Reviews of My Tiny Life

Publisher's Weekly (starred review)
"It is a world that inhabitants dub 'tiny,' but its role in their lives is large. In the online community of LambdaMOO, Netizens occupy virtual living rooms and hot tubs, form close friendships and make mortal enemies, trade witticisms and discuss their lives for as many as 70 hours per week. Dibbell's account of this group is similarly large and ambitious. He eschews cliché and, in rich and active prose, frames a world that raises new questions by blurring the line not only between cyberspace and real space but between speech and action, intimacy and distance. ... Dibbell has written a sprawling, dazzling book, accessible to the least initiated and full of insights for the most wizened. ... Dibbell's insight, intelligence, and emotional depth make his interpretation one to behold and savor."

Anthony Brandt, Men's Journal
"A brilliantly original collection of cyber-stories. ... Dibbell followed up on a rape that didn't 'really' happen because it took place in an MUD, a computerized multi-user dimension meant to simulate and alternate society. This particular MUD, LambdaMOO, had for its users all the force of reality, and the virtual crime threw their visible but imaginary world into emotional chaos. The book is well worth seeking out: It's a fascinating read, wonderfully compelling and rather scary."

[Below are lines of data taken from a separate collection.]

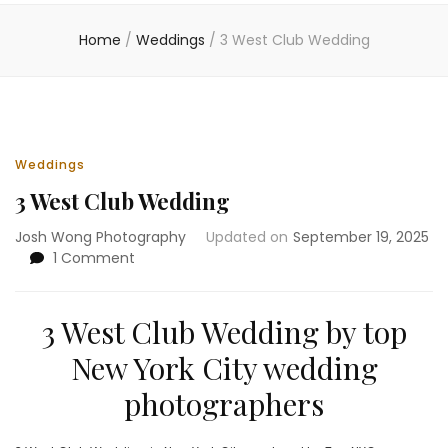
Home
/
Weddings
/
3 West Club Wedding
Weddings
3 West Club Wedding
Josh Wong Photography
Updated on
September 19, 2025
on
1 Comment
3
West
Club
3 West Club Wedding by top
Wedding
New York City wedding
photographers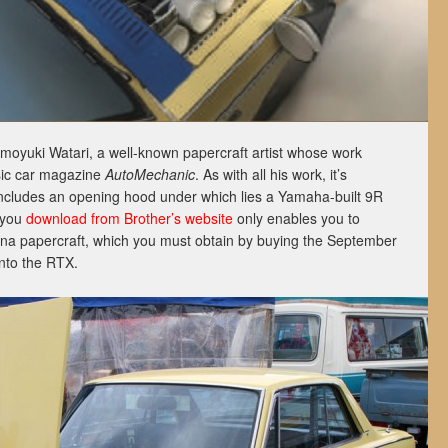
oyuki Watari, a well-known papercraft artist whose work
sic car magazine
AutoMechanic
. As with all his work, it’s
 includes an opening hood under which lies a Yamaha-built 9R
 you
download from Brother’s website
only enables you to
na papercraft, which you must obtain by buying the September
into the RTX.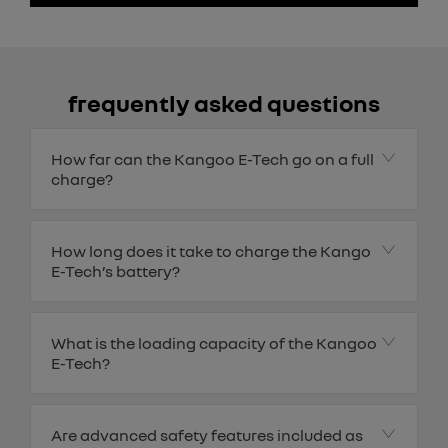
frequently asked questions
How far can the Kangoo E-Tech go on a full
charge?
How long does it take to charge the Kango
E-Tech’s battery?
What is the loading capacity of the Kangoo
E-Tech?
Are advanced safety features included as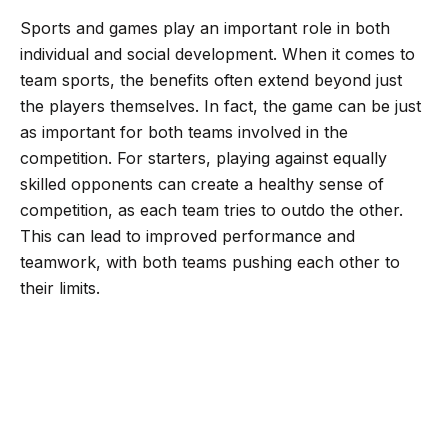
o
e
r
A
Sports and games play an important role in both
o
r
a
p
individual and social development. When it comes to
k
m
p
team sports, the benefits often extend beyond just
the players themselves. In fact, the game can be just
as important for both teams involved in the
competition. For starters, playing against equally
skilled opponents can create a healthy sense of
competition, as each team tries to outdo the other.
This can lead to improved performance and
teamwork, with both teams pushing each other to
their limits.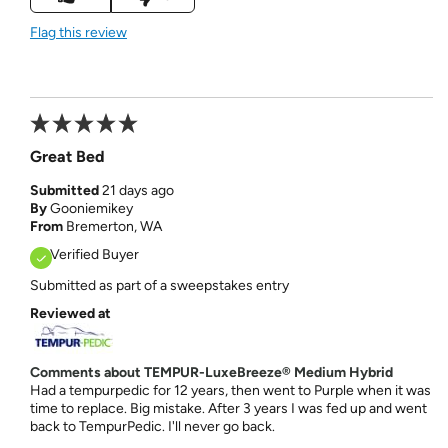
Flag this review
Great Bed
Submitted
21 days ago
By
Gooniemikey
From
Bremerton, WA
Verified Buyer
Submitted as part of a sweepstakes entry
Reviewed at
Comments about TEMPUR-LuxeBreeze® Medium Hybrid
Had a tempurpedic for 12 years, then went to Purple when it was
time to replace. Big mistake. After 3 years I was fed up and went
back to TempurPedic. I'll never go back.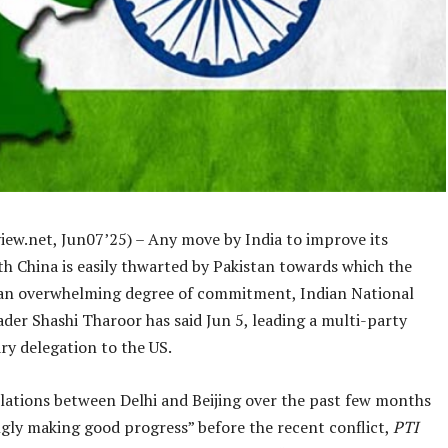
iew.net, Jun07’25) – Any move by India to improve its
th China is easily thwarted by Pakistan towards which the
s an overwhelming degree of commitment, Indian National
der Shashi Tharoor has said Jun 5, leading a multi-party
ry delegation to the US.
elations between Delhi and Beijing over the past few months
gly making good progress” before the recent conflict,
PTI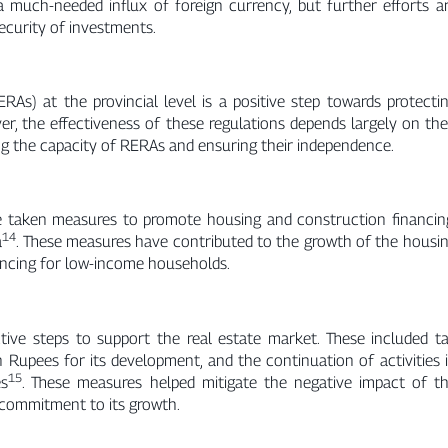
 a much-needed influx of foreign currency, but further efforts a
ecurity of investments.
As) at the provincial level is a positive step towards protecti
er, the effectiveness of these regulations depends largely on the
g the capacity of RERAs and ensuring their independence.
 taken measures to promote housing and construction financin
14
a
. These measures have contributed to the growth of the housi
nancing for low-income households.
ve steps to support the real estate market. These included t
on Rupees for its development, and the continuation of activities 
15
es
. These measures helped mitigate the negative impact of t
commitment to its growth.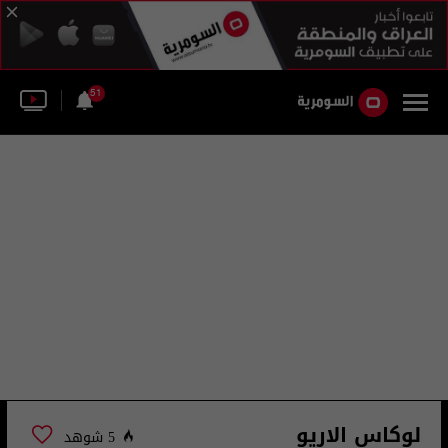
51
لوكاس الاريو
5 شوهد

Hillary Rosner, The Village Voice
"Dibbell ... spins a fascinating tale about love and hate, collusion and disenfranchisement, democracy and morality out of relationships rendered in words and bytes."

Andrew Ross
Author of Strange Weather: Culture, Science, and Technology in the Age of Limits
"This is a classic travelogue of virtual life, written with a blue-sky honesty that guides neophytes and old hands through the treacherous geography of cyberspace. In that Fifth Element between words and deeds, Dibbell explores a realm where the rules of intercourse and governance can never be taken for granted, and where the ghostly characters that inhabit MOO rooms are fleshed out with the difficult passion of online chat."

Lawrence Lessig
Harvard Law School
"Dibbell's story is why I teach cyberlaw."

Kit Reed
Author of Weird Women, Wired Women
"Brilliant, exciting, and funny ... the inside story of a sprawling online community and the remarkable things people do when they think nobody can see them. Dibbell is an elegant writer -- our hot link to the intricacies of cyberlife."

Sherry Turkle
Author of The Second Self: Computers and the Human Spirit and Life on the Screen: Identity in the Age of the Internet
"Dibbell takes the evocative nature of online life as a provocation to reflect on the many psychological, philosophical, and political issues that are raised ... we owe our appreciation to Dibbell for sharing his honest and intelligent reflections with us. A must-read."

Stacy Horn
Author of Cyberville: Clicks, Culture, and the Creation of an Online Town
"My Tiny Life is the first book I've read that truly conveys the reality and heart of a virtual society. Dibbell takes one period in time in the evolution of online society, looks at it hard, then brings it to striking, illuminating life."

Mark Dery
Author of Escape Velocity: Cyberculture at the End of the Century
"With easy eloquence and self-deprecating wit ... My Tiny Life establishes Julian Dibbell as the matchless master of that emerging genre, the cyberspace memoir."